Available records:
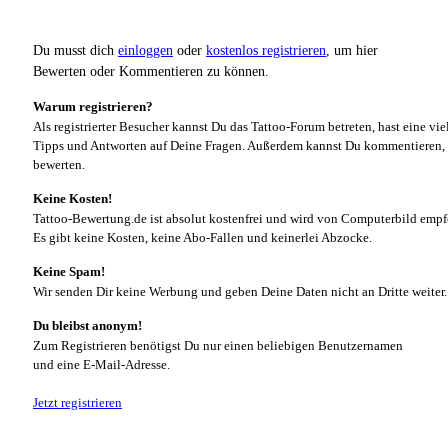
Du musst dich
einloggen
oder
kostenlos registrieren
, um hier
Bewerten oder Kommentieren zu können.
Warum registrieren?
Als registrierter Besucher kannst Du das Tattoo-Forum betreten, hast eine vie
Tipps und Antworten auf Deine Fragen. Außerdem kannst Du kommentieren, 
bewerten.
Keine Kosten!
Tattoo-Bewertung.de ist absolut kostenfrei und wird von Computerbild empf
Es gibt keine Kosten, keine Abo-Fallen und keinerlei Abzocke.
Keine Spam!
Wir senden Dir keine Werbung und geben Deine Daten nicht an Dritte weiter.
Du bleibst anonym!
Zum Registrieren benötigst Du nur einen beliebigen Benutzernamen
und eine E-Mail-Adresse.
Jetzt registrieren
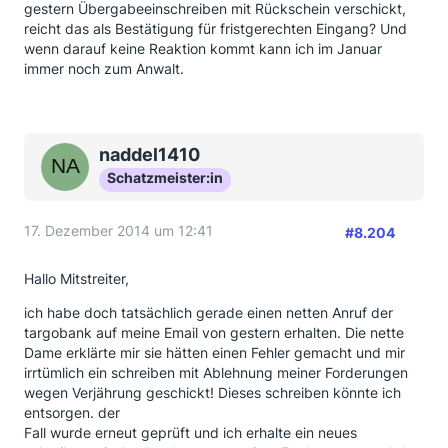
gestern Übergabeeinschreiben mit Rückschein verschickt,
reicht das als Bestätigung für fristgerechten Eingang? Und
wenn darauf keine Reaktion kommt kann ich im Januar
immer noch zum Anwalt.
naddel1410
Schatzmeister:in
17. Dezember 2014 um 12:41
#8.204
Hallo Mitstreiter,
ich habe doch tatsächlich gerade einen netten Anruf der
targobank auf meine Email von gestern erhalten. Die nette
Dame erklärte mir sie hätten einen Fehler gemacht und mir
irrtümlich ein schreiben mit Ablehnung meiner Forderungen
wegen Verjährung geschickt! Dieses schreiben könnte ich
entsorgen. der
Fall wurde erneut geprüft und ich erhalte ein neues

Task description: Pictures aside, retype the material exactly.

Task result:
Du musst dich
einloggen
oder
kostenlos registrieren
, um hier
Bewerten oder Kommentieren zu können.
Warum registrieren?
Als registrierter Besucher kannst Du das Tattoo-Forum betreten, hast eine vie
Tipps und Antworten auf Deine Fragen. Außerdem kannst Du kommentieren, 
bewerten.
Keine Kosten!
Tattoo-Bewertung.de ist absolut kostenfrei und wird von Computerbild empf
Es gibt keine Kosten, keine Abo-Fallen und keinerlei Abzocke.
Keine Spam!
Wir senden Dir keine Werbung und geben Deine Daten nicht an Dritte weiter.
Du bleibst anonym!
Zum Registrieren benötigst Du nur einen beliebigen Benutzernamen
und eine E-Mail-Adresse.
Jetzt registrieren
gestern Übergabeeinschreiben mit Rückschein verschickt,
reicht das als Bestätigung für fristgerechten Eingang? Und
wenn darauf keine Reaktion kommt kann ich im Januar
immer noch zum Anwalt.
naddel1410
Schatzmeister:in
17. Dezember 2014 um 12:41
#8.204
Hallo Mitstreiter,
ich habe doch tatsächlich gerade einen netten Anruf der
targobank auf meine Email von gestern erhalten. Die nette
Dame erklärte mir sie hätten einen Fehler gemacht und mir
irrtümlich ein schreiben mit Ablehnung meiner Forderungen
wegen Verjährung geschickt! Dieses schreiben könnte ich
entsorgen. der
Fall wurde erneut geprüft und ich erhalte ein neues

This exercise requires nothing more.